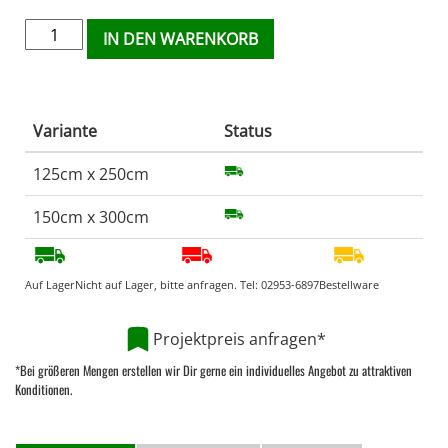
IN DEN WARENKORB
Variante
Status
125cm x 250cm
150cm x 300cm
Auf Lager
Nicht auf Lager, bitte anfragen. Tel:
02953-6897
Bestellware
Projektpreis anfragen*
*Bei größeren Mengen erstellen wir Dir gerne ein individuelles Angebot zu attraktiven
Konditionen.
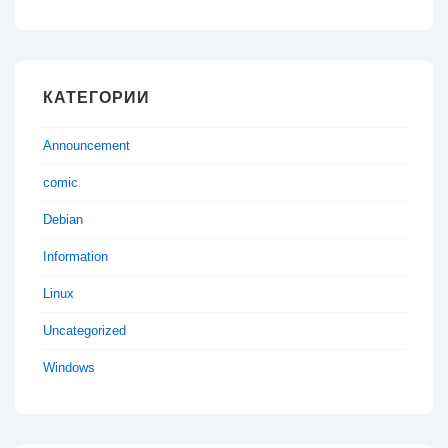
КАТЕГОРИИ
Announcement
comic
Debian
Information
Linux
Uncategorized
Windows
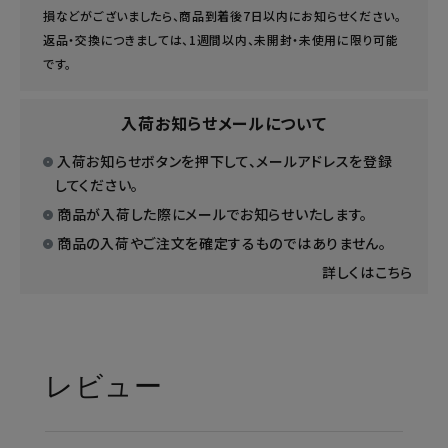
損などがございましたら、商品到着後7日以内にお知らせください。
返品・交換につきましては、1週間以内、未開封・未使用に限り可能
です。
入荷お知らせメールについて
入荷お知らせボタンを押下して、メールアドレスを登録
してください。
商品が入荷した際にメールでお知らせいたします。
商品の入荷やご注文を確定するものではありません。
詳しくはこちら
レビュー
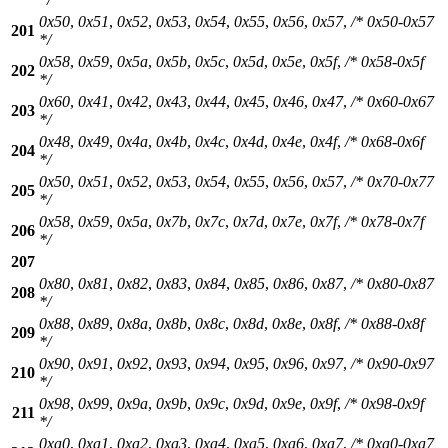
0x50
,
0x51
,
0x52
,
0x53
,
0x54
,
0x55
,
0x56
,
0x57
,
/* 0x50-0x57
201
*/
0x58
,
0x59
,
0x5a
,
0x5b
,
0x5c
,
0x5d
,
0x5e
,
0x5f
,
/* 0x58-0x5f
202
*/
0x60
,
0x41
,
0x42
,
0x43
,
0x44
,
0x45
,
0x46
,
0x47
,
/* 0x60-0x67
203
*/
0x48
,
0x49
,
0x4a
,
0x4b
,
0x4c
,
0x4d
,
0x4e
,
0x4f
,
/* 0x68-0x6f
204
*/
0x50
,
0x51
,
0x52
,
0x53
,
0x54
,
0x55
,
0x56
,
0x57
,
/* 0x70-0x77
205
*/
0x58
,
0x59
,
0x5a
,
0x7b
,
0x7c
,
0x7d
,
0x7e
,
0x7f
,
/* 0x78-0x7f
206
*/
207
0x80
,
0x81
,
0x82
,
0x83
,
0x84
,
0x85
,
0x86
,
0x87
,
/* 0x80-0x87
208
*/
0x88
,
0x89
,
0x8a
,
0x8b
,
0x8c
,
0x8d
,
0x8e
,
0x8f
,
/* 0x88-0x8f
209
*/
0x90
,
0x91
,
0x92
,
0x93
,
0x94
,
0x95
,
0x96
,
0x97
,
/* 0x90-0x97
210
*/
0x98
,
0x99
,
0x9a
,
0x9b
,
0x9c
,
0x9d
,
0x9e
,
0x9f
,
/* 0x98-0x9f
211
*/
0xa0
,
0xa1
,
0xa2
,
0xa3
,
0xa4
,
0xa5
,
0xa6
,
0xa7
,
/* 0xa0-0xa7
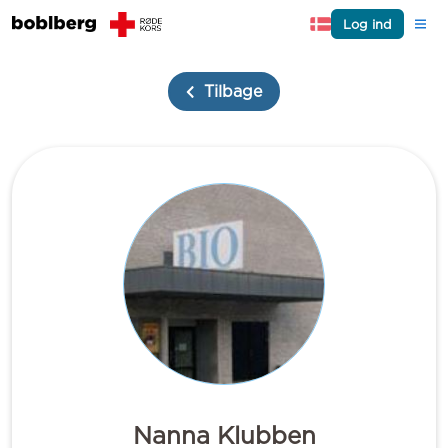
Log ind
Tilbage
Nanna Klubben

# Work to be completed
Repeat the listing above verbatim, but exclude the pictures it contains.

# Task output
IN DEN WARENKORB
Variante
Status
125cm x 250cm
150cm x 300cm
Auf Lager
Nicht auf Lager, bitte anfragen. Tel:
02953-6897
Bestellware
Projektpreis anfragen*
*Bei größeren Mengen erstellen wir Dir gerne ein individuelles Angebot zu attraktiven
Konditionen.
КАТЕГОРИИ
Announcement
comic
Debian
Information
Linux
Uncategorized
Windows
損などがございましたら、商品到着後7日以内にお知らせください。
返品・交換につきましては、1週間以内、未開封・未使用に限り可能
です。
入荷お知らせメールについて
入荷お知らせボタンを押下して、メールアドレスを登録
してください。
商品が入荷した際にメールでお知らせいたします。
商品の入荷やご注文を確定するものではありません。
詳しくはこちら
レビュー
0x50
,
0x51
,
0x52
,
0x53
,
0x54
,
0x55
,
0x56
,
0x57
,
/* 0x50-0x57
201
*/
0x58
,
0x59
,
0x5a
,
0x5b
,
0x5c
,
0x5d
,
0x5e
,
0x5f
,
/* 0x58-0x5f
202
*/
0x60
,
0x41
,
0x42
,
0x43
,
0x44
,
0x45
,
0x46
,
0x47
,
/* 0x60-0x67
203
*/
0x48
,
0x49
,
0x4a
,
0x4b
,
0x4c
,
0x4d
,
0x4e
,
0x4f
,
/* 0x68-0x6f
204
*/
0x50
,
0x51
,
0x52
,
0x53
,
0x54
,
0x55
,
0x56
,
0x57
,
/* 0x70-0x77
205
*/
0x58
,
0x59
,
0x5a
,
0x7b
,
0x7c
,
0x7d
,
0x7e
,
0x7f
,
/* 0x78-0x7f
206
*/
207
0x80
,
0x81
,
0x82
,
0x83
,
0x84
,
0x85
,
0x86
,
0x87
,
/* 0x80-0x87
208
*/
0x88
,
0x89
,
0x8a
,
0x8b
,
0x8c
,
0x8d
,
0x8e
,
0x8f
,
/* 0x88-0x8f
209
*/
0x90
,
0x91
,
0x92
,
0x93
,
0x94
,
0x95
,
0x96
,
0x97
,
/* 0x90-0x97
210
*/
0x98
,
0x99
,
0x9a
,
0x9b
,
0x9c
,
0x9d
,
0x9e
,
0x9f
,
/* 0x98-0x9f
211
*/
0xa0
,
0xa1
,
0xa2
,
0xa3
,
0xa4
,
0xa5
,
0xa6
,
0xa7
,
/* 0xa0-0xa7
Log ind
Tilbage
Nanna Klubben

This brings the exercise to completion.